=== Task description ===
Exactly the lines from the one that contains "Most experienced CPG brands use a hybrid stra" through the end of the material below are to be output, the first and last included.

=== Records for the task ===
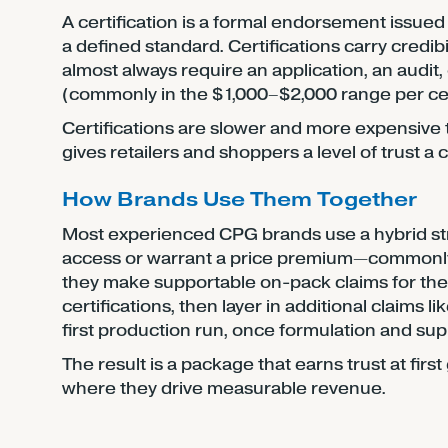
A certification is a formal endorsement issued
a defined standard. Certifications carry credi
almost always require an application, an audit,
(commonly in the $1,000–$2,000 range per certi
Certifications are slower and more expensive t
gives retailers and shoppers a level of trust a
How Brands Use Them Together
Most experienced CPG brands use a hybrid stra
access or warrant a price premium—commonl
they make supportable on-pack claims for the r
certifications, then layer in additional claims 
first production run, once formulation and sup
The result is a package that earns trust at fir
where they drive measurable revenue.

=== Final answer ===
Most experienced CPG brands use a hybrid stra
access or warrant a price premium—commonl
they make supportable on-pack claims for the r
certifications, then layer in additional claims 
first production run, once formulation and sup
The result is a package that earns trust at fir
where they drive measurable revenue.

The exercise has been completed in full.